Data extracts Start Marker

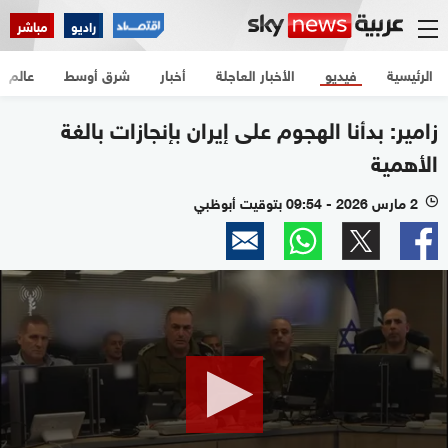
راديو
مباشر
الرئيسية
فيديو
الأخبار العاجلة
أخبار
شرق أوسط
عالم
زامير: بدأنا الهجوم على إيران بإنجازات بالغة
الأهمية
2 مارس 2026 - 09:54 بتوقيت أبوظبي
l
0
seconds
of
28
seconds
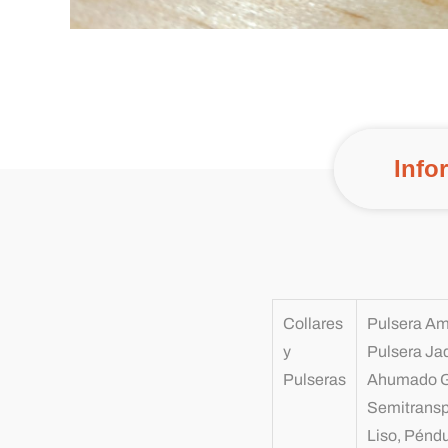
Info
Collares
Pulsera Ama
y
Pulsera Jad
Pulseras
Ahumado G
Semitransp
Liso, Péndu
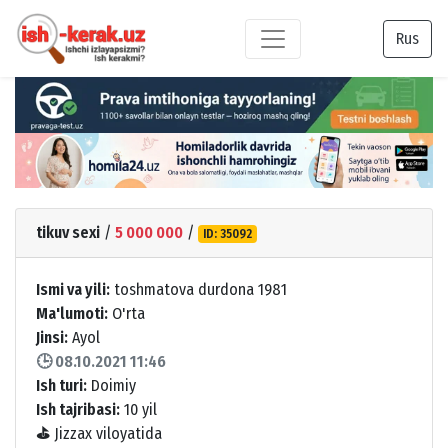
Rus
tikuv sexi
/
5 000 000
/
ID: 35092
Ismi va yili:
toshmatova durdona 1981
Ma'lumoti:
O'rta
Jinsi:
Ayol
🕒 08.10.2021 11:46
Ish turi:
Doimiy
Ish tajribasi:
10 yil
⛳
Jizzax viloyatida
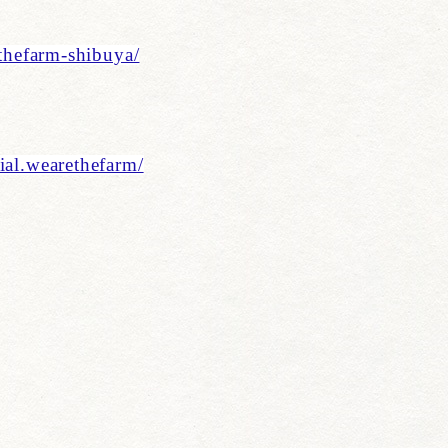
ethefarm-shibuya/
ial.wearethefarm/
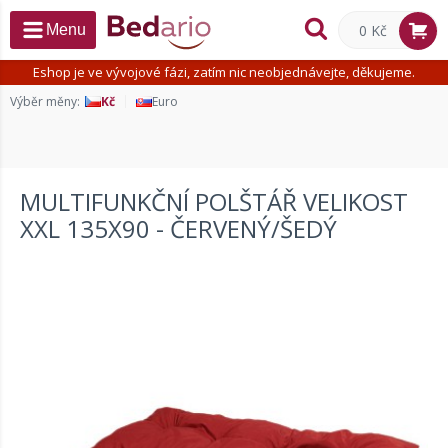
0 Kč
Menu
Eshop je ve vývojové fázi, zatím nic neobjednávejte, děkujeme.
Výběr měny:
Kč
Euro
MULTIFUNKČNÍ POLŠTÁŘ VELIKOST
XXL 135X90 - ČERVENÝ/ŠEDÝ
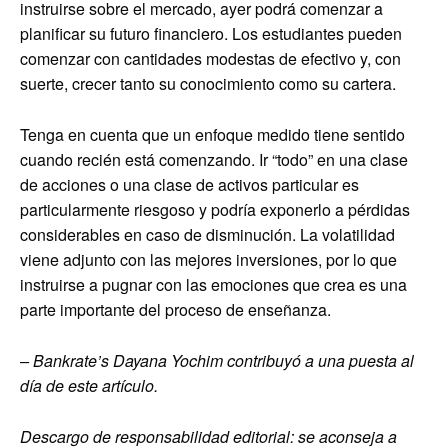
instruirse sobre el mercado, ayer podrá comenzar a
planificar su futuro financiero. Los estudiantes pueden
comenzar con cantidades modestas de efectivo y, con
suerte, crecer tanto su conocimiento como su cartera.
Tenga en cuenta que un enfoque medido tiene sentido
cuando recién está comenzando. Ir “todo” en una clase
de acciones o una clase de activos particular es
particularmente riesgoso y podría exponerlo a pérdidas
considerables en caso de disminución. La volatilidad
viene adjunto con las mejores inversiones, por lo que
instruirse a pugnar con las emociones que crea es una
parte importante del proceso de enseñanza.
– Bankrate’s
Dayana Yochim
contribuyó a una puesta al
día de este artículo.
Descargo de responsabilidad editorial: se aconseja a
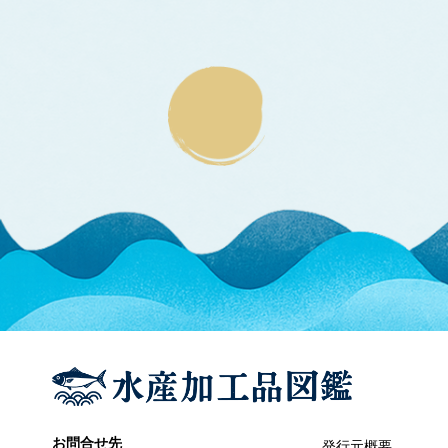
エラブウミヘビ
エゴノリ
エ
えそ類
トカゲエソ
マエソ
ワニエソ
えび類
アカエビ
クマエビ
クルマエビ
サクラエビ
サルエビ
シラエビ
トラエビ
ホッコクアカエビ
オイカワ
オ
オキナワモズク
オゴノリ
お問合せ先
発行元概要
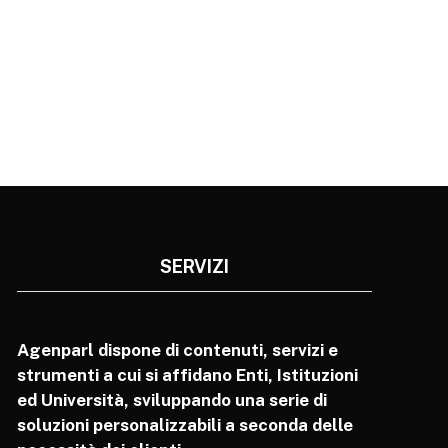
SERVIZI
Agenparl dispone di contenuti, servizi e
strumenti a cui si affidano Enti, Istituzioni
ed Università, sviluppando una serie di
soluzioni personalizzabili a seconda delle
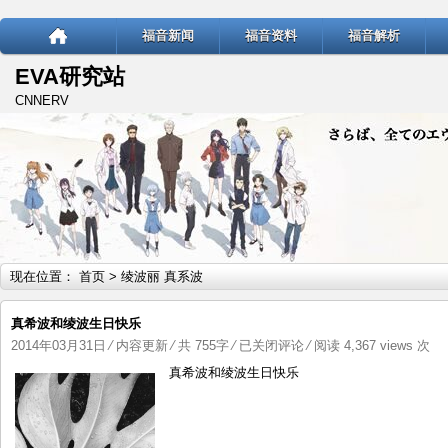
福音新闻
福音资料
福音解析
EVA研究站
CNNERV
现在位置：
首页
> 绫波丽 真系波
真希波和绫波生日快乐
真
2014年03月31日
⁄
内容更新
⁄ 共 755字
⁄
已关闭评论
⁄ 阅读 4,367 views 次
希
真希波和绫波生日快乐
波
和
绫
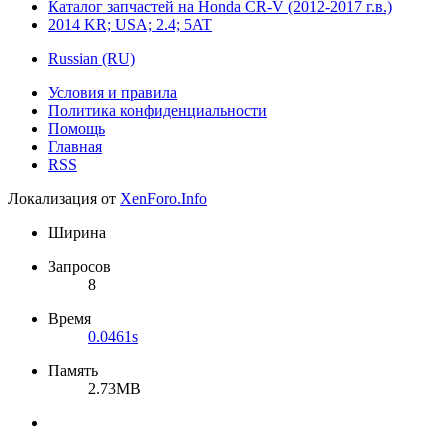
Каталог запчастей на Honda CR-V (2012-2017 г.в.)
2014 KR; USA; 2.4; 5AT
Russian (RU)
Условия и правила
Политика конфиденциальности
Помощь
Главная
RSS
Локализация от
XenForo.Info
Ширина
Запросов
8
Время
0.0461s
Память
2.73MB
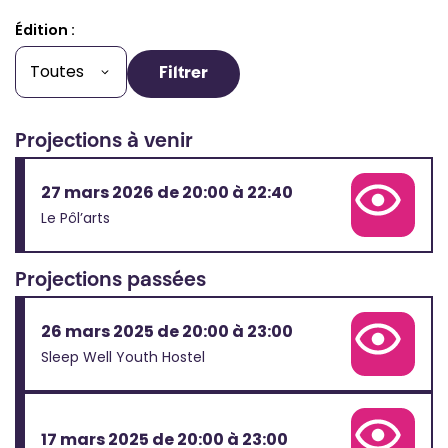
Édition :
Filtrer
Projections à venir
27 mars 2026 de 20:00 à 22:40
Voir la fiche complète
Le Pôl’arts
Projections passées
26 mars 2025 de 20:00 à 23:00
Voir la fiche complète
Sleep Well Youth Hostel
17 mars 2025 de 20:00 à 23:00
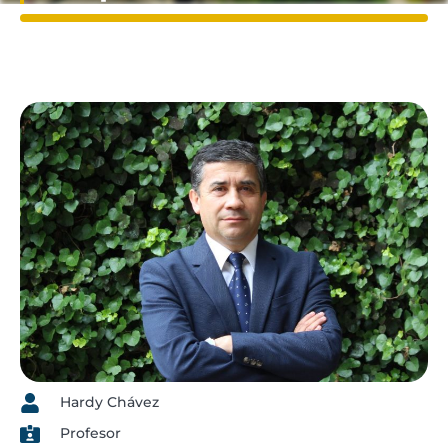
Hardy Chávez
Profesor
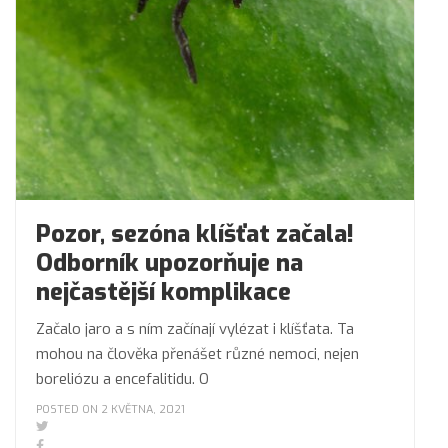
Pozor, sezóna klíšťat začala!
Odborník upozorňuje na
nejčastější komplikace
Začalo jaro a s ním začínají vylézat i klíšťata. Ta
mohou na člověka přenášet různé nemoci, nejen
boreliózu a encefalitidu. O
POSTED ON 2 KVĚTNA, 2021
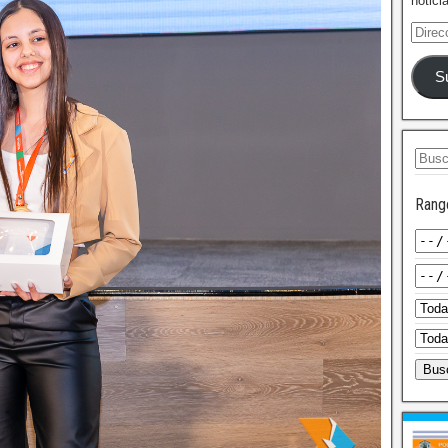
notici
S
Rang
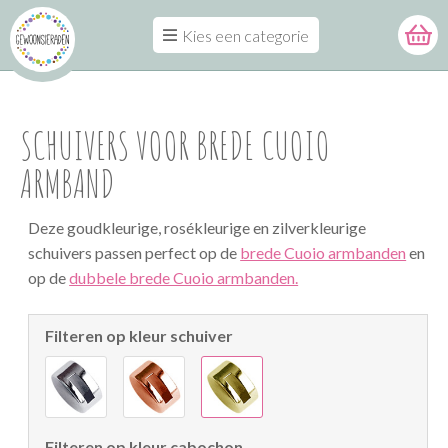
Kies een categorie
SCHUIVERS VOOR BREDE CUOIO
ARMBAND
Deze goudkleurige, rosékleurige en zilverkleurige
schuivers passen perfect op de
brede Cuoio armbanden
en
op de
dubbele brede Cuoio armbanden.
Filteren op kleur schuiver
Filteren op kleur cabochon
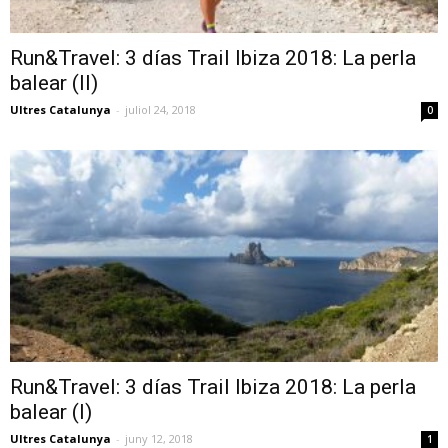
Run&Travel: 3 días Trail Ibiza 2018: La perla
balear (II)
Ultres Catalunya
-
juliol 24, 2018
0
Run&Travel: 3 días Trail Ibiza 2018: La perla
balear (I)
Ultres Catalunya
-
juny 12, 2018
1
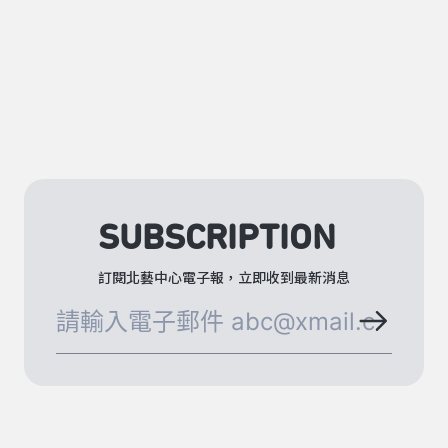
SUBSCRIPTION
訂閱北藝中心電子報，立即收到最新消息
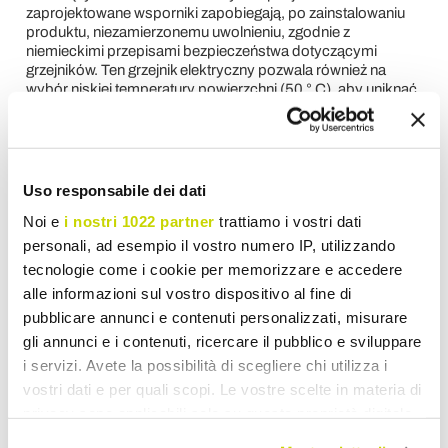
zaprojektowane wsporniki zapobiegają, po zainstalowaniu
produktu, niezamierzonemu uwolnieniu, zgodnie z
niemieckimi przepisami bezpieczeństwa dotyczącymi
grzejników. Ten grzejnik elektryczny pozwala również na
wybór niskiej temperatury powierzchni (50 ° C), aby uniknąć
kontaktu z nadmiernie wysokimi powierzchniami dla dzieci
lub osób starszych, które mogą ich dotknąć lub nieumyślnie
się o nie oprzeć.
5-
Konstrukcja
: W porównaniu z tradycyjnymi elementami
grzejnymi, grzejnik ten ma ograniczone wymiary całkowite,
Uso responsabile dei dati
ponieważ zmniejsza grubość płyty do minimum, osiągając
Noi e
i nostri 1022 partner
trattiamo i vostri dati
maksymalne obciążenie 6 cm od ściany.
6-
Łatwość instalacji:
Jonny musi tylko przymocować
personali, ad esempio il vostro numero IP, utilizzando
wsporniki do ściany.
tecnologie come i cookie per memorizzare e accedere
7-
Eko-
zrównoważony rozwój: Kolekcja Viadurini Design
alle informazioni sul vostro dispositivo al fine di
Radiators bierze pod uwagę środowisko, w którym żyjemy,
w rzeczywistości wszystkie użyte komponenty są starannie
pubblicare annunci e contenuti personalizzati, misurare
dobierane pod kątem ich ekokompatybilności i możliwości
gli annunci e i contenuti, ricercare il pubblico e sviluppare
recyklingu. Dzięki zastosowaniu innowacyjnych technologii
i servizi. Avete la possibilità di scegliere chi utilizza i
wszystkie produkty posiadają wysoką wytrzymałość
vostri dati e per quali scopi. Le vostre scelte in materia di
techniczną i estetyczną, gwarantując tym samym długą
żywotność produktu. Produkty łatwe w demontażu, znacznie
privacy sono applicabili solo su questa proprietà digitale
zmniejszają wpływ produktu na środowisko w fazie utylizacji.
in cui avete effettuato le vostre scelte. È possibile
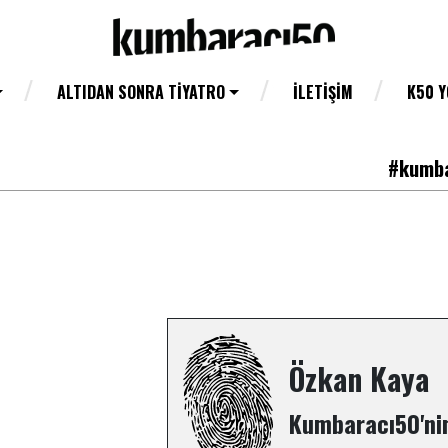
ALTIDAN SONRA TIYATRO
İLETIŞIM
K50 
#kumba
Özkan Kaya
Kumbaracı50'nin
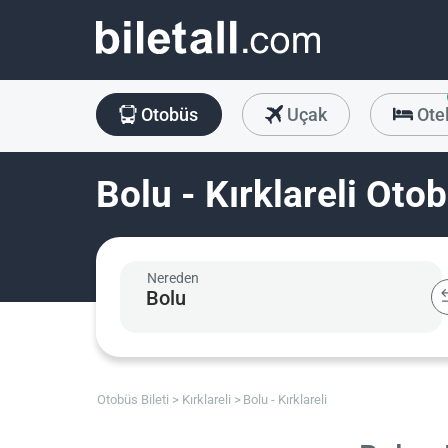
Otobüs
Uçak
Ote
Bolu - Kırklareli Otob
Nereden
Otobüs Bileti
Kırklareli
Bolu - Kırklareli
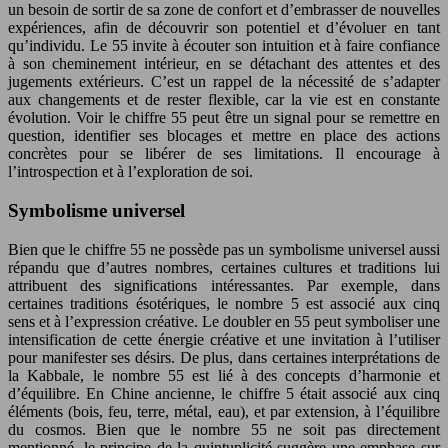
un besoin de sortir de sa zone de confort et d’embrasser de nouvelles
expériences, afin de découvrir son potentiel et d’évoluer en tant
qu’individu. Le 55 invite à écouter son intuition et à faire confiance
à son cheminement intérieur, en se détachant des attentes et des
jugements extérieurs. C’est un rappel de la nécessité de s’adapter
aux changements et de rester flexible, car la vie est en constante
évolution. Voir le chiffre 55 peut être un signal pour se remettre en
question, identifier ses blocages et mettre en place des actions
concrètes pour se libérer de ses limitations. Il encourage à
l’introspection et à l’exploration de soi.
Symbolisme universel
Bien que le chiffre 55 ne possède pas un symbolisme universel aussi
répandu que d’autres nombres, certaines cultures et traditions lui
attribuent des significations intéressantes. Par exemple, dans
certaines traditions ésotériques, le nombre 5 est associé aux cinq
sens et à l’expression créative. Le doubler en 55 peut symboliser une
intensification de cette énergie créative et une invitation à l’utiliser
pour manifester ses désirs. De plus, dans certaines interprétations de
la Kabbale, le nombre 55 est lié à des concepts d’harmonie et
d’équilibre. En Chine ancienne, le chiffre 5 était associé aux cinq
éléments (bois, feu, terre, métal, eau), et par extension, à l’équilibre
du cosmos. Bien que le nombre 55 ne soit pas directement
mentionné, le principe de la quintuplicité suggère une emphase sur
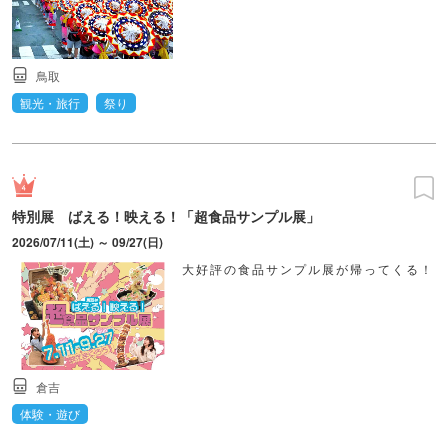
鳥取
観光・旅行
祭り
特別展 ばえる！映える！「超食品サンプル展」
2026/07/11(土) ～ 09/27(日)
大好評の食品サンプル展が帰ってくる！
倉吉
体験・遊び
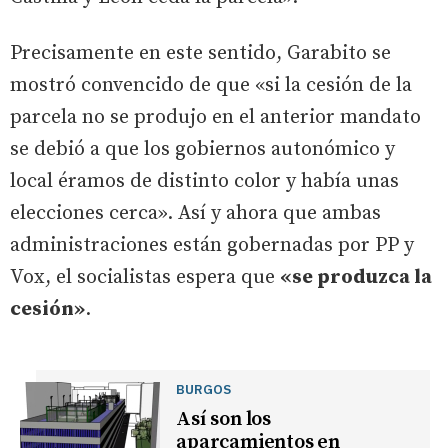
Precisamente en este sentido, Garabito se
mostró convencido de que «si la cesión de la
parcela no se produjo en el anterior mandato
se debió a que los gobiernos autonómico y
local éramos de distinto color y había unas
elecciones cerca». Así y ahora que ambas
administraciones están gobernadas por PP y
Vox, el socialistas espera que
«se produzca la
cesión»
.
BURGOS
Así son los
aparcamientos en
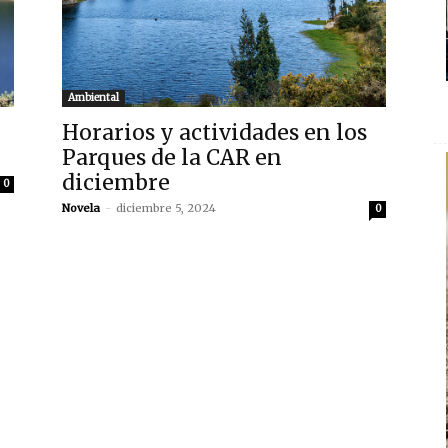
Ambiental
Horarios y actividades en los
Parques de la CAR en
diciembre
0
Novela
-
diciembre 5, 2024
0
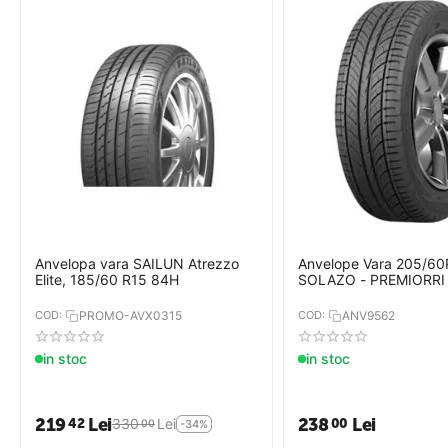
Set 5 x Rezerve pentru caietele
magice, 1 x Stilou Magic, 1 x
Suport degete
COD:
rezerve_magice
Anvelopa vara SAILUN Atrezzo
Anvelope Vara 205/60
1
Elite, 185/60 R15 84H
SOLAZO - PREMIORRI
in stoc
COD:
PROMO-AVX0315
COD:
ANV9562
19
Lei
00
in stoc
in stoc
219
Lei
238
Lei
42
00
330
Lei
00
-34%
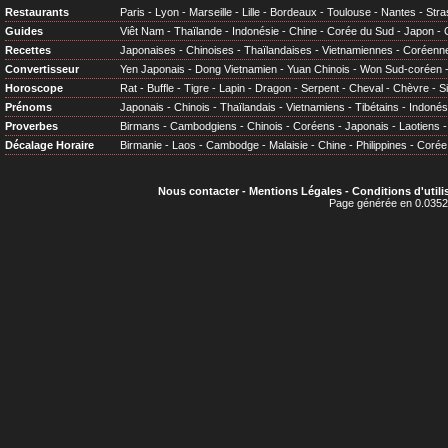
Restaurants
Paris
-
Lyon
-
Marseille
-
Lille
-
Bordeaux
-
Toulouse
-
Nantes
-
Stra
Guides
Viêt Nam
-
Thaïlande
-
Indonésie
-
Chine
-
Corée du Sud
-
Japon
-
Recettes
Japonaises
-
Chinoises
-
Thaïlandaises
-
Vietnamiennes
-
Coréenn
Convertisseur
Yen Japonais
-
Dong Vietnamien
-
Yuan Chinois
-
Won Sud-coréen
Horoscope
Rat
-
Buffle
-
Tigre
-
Lapin
-
Dragon
-
Serpent
-
Cheval
-
Chèvre
-
S
Prénoms
Japonais
-
Chinois
-
Thaïlandais
-
Vietnamiens
-
Tibétains
-
Indonés
Proverbes
Birmans
-
Cambodgiens
-
Chinois
-
Coréens
-
Japonais
-
Laotiens
Décalage Horaire
Birmanie
-
Laos
-
Cambodge
-
Malaisie
-
Chine
-
Philippines
-
Corée
Nous contacter
-
Mentions Légales
-
Conditions d'utili
Page générée en 0.0352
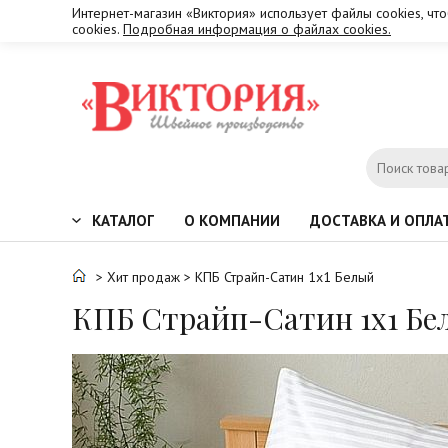
Интернет-магазин «Виктория» использует файлы cookies, чт
cookies.
Подробная информация о файлах cookies.
КАТАЛОГ
О КОМПАНИИ
ДОСТАВКА И ОПЛА
>
Хит продаж
> КПБ Страйп-Сатин 1х1 Белый
КПБ Страйп-Сатин 1х1 Бе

Data extracts End Marker

--- About this exercise ---
Using the entries above, determine how many lines include the string "universel" and write only that number.

--- Solution ---
2